Переселенцы — страница 19 из 89

В начале разговора Фуфаев часто ввертывал прибаутки, которые для всякого другого, кроме Лапши, служили бы предостережением; но под конец, движимый чувством товарищества и, вероятнее, опасения[34], Фуфаев перешел на сторону нищего и стал ему поддакивать. Под влиянием того же чувства к нему раза два присоединялся и дядя Мизгирь.

– Ну, так как же, добрый человек, по рукам, стало быть? – сказал Верстан, когда убедился, что дело почти сделано.

– По мне хоть сейчас… – возразил Тимофей, молодцевато потряхивая головой и приподнимая брови чуть не до корня волос.

– Ладно. Стало, и разговаривать нечего…

– Так-то так… – начал Лапша и вдруг снова сплюснулся, как пузырь, в котором прокололи дырку.

– Что ж еще?

– Сумневаюсь… насчет, примерно… как я его теперь выведу, мальчишку-то… Увидит она, ни за что не даст… ничего с ней не сделаешь… Кабы вечером…

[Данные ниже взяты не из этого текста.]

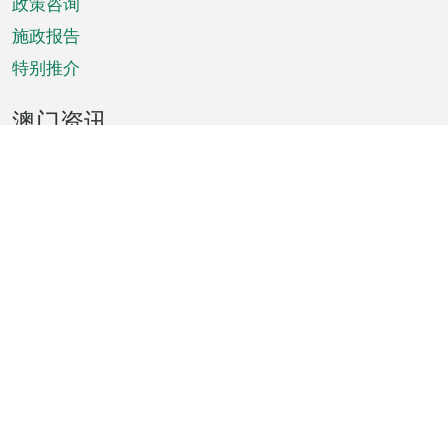
政策咨询
施政报告
特别推介
澳门资讯
天气
交通
公众假期
文娱康体
城市资讯
澳门便览
统计数字
公布告示
新闻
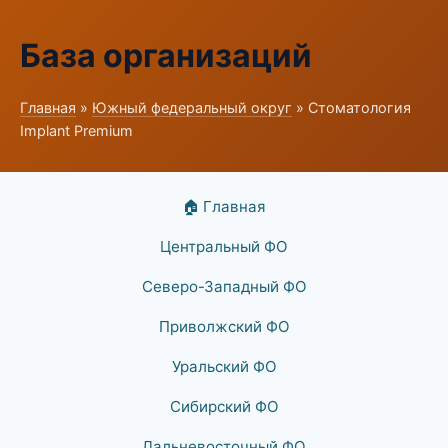
База организаций
Главная
»
Южный федеральный округ
» Стоматология
Implant Premium
🏠 Главная
Центральный ФО
Северо-Западный ФО
Приволжский ФО
Уральский ФО
Сибирский ФО
Дальневосточный ФО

– Знамо, не теперь!. Знамо, вечером, как стемнеет… к ночи дело будет…

– Ночь матка – все гладко! – подсказал Фуфаев, сделав выразительный жест.

Он ничего не знал о намерениях товарища касательно Лапши; он понял только, что Верстан назначил ночь с тою целью, чтоб приведенному мальчику труднее было найти дорогу в случае, если б он захотел вернуться назад, что, по всем вероятностям, и случится.

– Теперь, – продолжал нищий, – теперь ступай прямо к вашему управителю, возьми вид мальчику, примерно, отпуск такой. Скажи, отдаешь, мол, на жительство либо в работу какую… он даст. Скажи только, к примеру, этак: деньги дают за парня, долги хочу уплатить… Он и то, сказывал ты, стращал тебя… Отказу, стало, не будет… Возьмешь вид[35], дома мотри ни гу-гу!.. А вечер придет, смеркнется, возьми его, скажи: «в поле иду…» Мы тебя станем дожидаться. Знаешь, лес… как, чай, не знать? Ну, вон, что мимо-то старая черневская дорога проходит! Туда и ступай; там и ждать будем… Аукни только – тут и есть! сейчас откликнемся.

– Вот так уж расписал! Ай да Верстан! Словно язык-то маслом смазали! – заметил Фуфаев.

Верстан, для большей верности, снова привел на память Лапше долги его, постращал его приездом господ, выставил ему на вид ссылку на поселение, коснулся с насмешкою Катерины и так ловко сумел возвысить Лапшу в особенном его мнении, что тот под конец снова начал молодечествовать. После этого нищий заставил его побожиться, что не обманет, и ударился, с ним по рукам.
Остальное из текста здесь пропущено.